In April, the JCI (-3.14%) continued to be battered by foreigners’ massive sell-off but the Dividend Focused model portfolio edged up 0.47% while the LOVE model portfolio advanced almost 2%. And finally when the selling pressure started to abate in May, the JCI slipped 0.18% but the Dividend Focused model portfolio rose 1.95% and the LOVE model portfolio jumped 6.2%.
Year-to-Date, the JCI still nourished its wound by down 5.86% and the MSCI Indonesia took a nosedive and fell 13.84%. The Dividend Focused model portfolio grew 4.06% and the LOVE model portfolio soared 11.21%.

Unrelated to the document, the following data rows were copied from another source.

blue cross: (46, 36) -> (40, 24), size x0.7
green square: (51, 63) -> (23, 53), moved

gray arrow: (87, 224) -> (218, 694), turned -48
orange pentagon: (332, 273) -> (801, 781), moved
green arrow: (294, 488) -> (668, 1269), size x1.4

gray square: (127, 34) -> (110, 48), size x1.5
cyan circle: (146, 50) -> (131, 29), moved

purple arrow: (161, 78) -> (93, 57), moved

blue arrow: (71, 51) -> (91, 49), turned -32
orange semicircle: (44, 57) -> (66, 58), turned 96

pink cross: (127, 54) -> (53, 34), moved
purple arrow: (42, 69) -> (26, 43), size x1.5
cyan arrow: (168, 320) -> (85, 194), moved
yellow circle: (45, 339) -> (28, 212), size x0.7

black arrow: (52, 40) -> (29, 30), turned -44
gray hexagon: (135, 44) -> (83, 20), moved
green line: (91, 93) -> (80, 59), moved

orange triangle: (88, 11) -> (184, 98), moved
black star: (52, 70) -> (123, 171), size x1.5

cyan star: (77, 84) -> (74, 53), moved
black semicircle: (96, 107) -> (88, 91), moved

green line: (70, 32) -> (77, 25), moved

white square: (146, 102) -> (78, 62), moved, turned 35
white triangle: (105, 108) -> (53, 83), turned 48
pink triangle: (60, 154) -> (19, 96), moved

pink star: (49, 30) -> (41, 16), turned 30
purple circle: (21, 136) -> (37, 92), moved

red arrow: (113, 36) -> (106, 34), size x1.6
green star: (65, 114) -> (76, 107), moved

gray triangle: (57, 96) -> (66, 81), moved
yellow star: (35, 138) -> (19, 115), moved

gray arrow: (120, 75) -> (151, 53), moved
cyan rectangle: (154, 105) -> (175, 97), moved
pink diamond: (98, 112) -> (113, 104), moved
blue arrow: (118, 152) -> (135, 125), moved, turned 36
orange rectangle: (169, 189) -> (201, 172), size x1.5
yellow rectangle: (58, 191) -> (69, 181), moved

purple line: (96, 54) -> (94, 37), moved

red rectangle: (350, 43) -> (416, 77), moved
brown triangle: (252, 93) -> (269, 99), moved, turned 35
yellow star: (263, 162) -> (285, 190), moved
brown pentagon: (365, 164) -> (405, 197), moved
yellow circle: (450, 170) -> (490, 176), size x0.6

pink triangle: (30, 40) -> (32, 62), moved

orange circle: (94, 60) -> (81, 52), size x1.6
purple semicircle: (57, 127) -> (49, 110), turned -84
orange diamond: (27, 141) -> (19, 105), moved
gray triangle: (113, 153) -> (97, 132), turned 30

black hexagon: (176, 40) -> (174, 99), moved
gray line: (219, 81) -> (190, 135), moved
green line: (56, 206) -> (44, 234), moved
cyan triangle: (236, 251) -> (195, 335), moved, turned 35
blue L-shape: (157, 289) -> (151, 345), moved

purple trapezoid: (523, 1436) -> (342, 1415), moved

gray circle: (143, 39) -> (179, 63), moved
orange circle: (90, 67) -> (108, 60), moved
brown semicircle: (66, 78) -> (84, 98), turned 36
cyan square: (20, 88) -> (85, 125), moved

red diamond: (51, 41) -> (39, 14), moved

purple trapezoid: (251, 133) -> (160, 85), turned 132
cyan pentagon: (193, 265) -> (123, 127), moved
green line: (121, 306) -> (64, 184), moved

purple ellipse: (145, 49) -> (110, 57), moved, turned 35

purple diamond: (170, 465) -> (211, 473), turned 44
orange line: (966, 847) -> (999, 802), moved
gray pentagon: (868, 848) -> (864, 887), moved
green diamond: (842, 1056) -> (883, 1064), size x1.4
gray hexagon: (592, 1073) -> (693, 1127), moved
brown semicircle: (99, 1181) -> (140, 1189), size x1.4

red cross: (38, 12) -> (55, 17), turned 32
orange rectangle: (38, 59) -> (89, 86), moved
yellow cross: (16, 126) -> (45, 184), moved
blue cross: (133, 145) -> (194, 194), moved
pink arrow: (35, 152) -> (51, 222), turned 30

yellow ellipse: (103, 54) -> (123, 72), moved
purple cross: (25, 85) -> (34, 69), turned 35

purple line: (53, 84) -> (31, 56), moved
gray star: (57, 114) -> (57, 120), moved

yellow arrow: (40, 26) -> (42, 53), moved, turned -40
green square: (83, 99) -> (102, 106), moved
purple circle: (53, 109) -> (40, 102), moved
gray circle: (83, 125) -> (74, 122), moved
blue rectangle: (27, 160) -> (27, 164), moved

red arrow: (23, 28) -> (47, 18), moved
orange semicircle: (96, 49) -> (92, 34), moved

Dividend Focused Model Portfolio
The Dividend Focused model portfolio generated 1.72% return during March-May 2018. Since its inception (December 2017), it advanced 7.16%, outperforming the broader market index, the JCI (Jakarta Composite Index) which was barely changed (+0.53%), creating an excess return of 6.63%. December 2017 was the best month with 4% return while the worst performance (-3%) was registered in March 2018.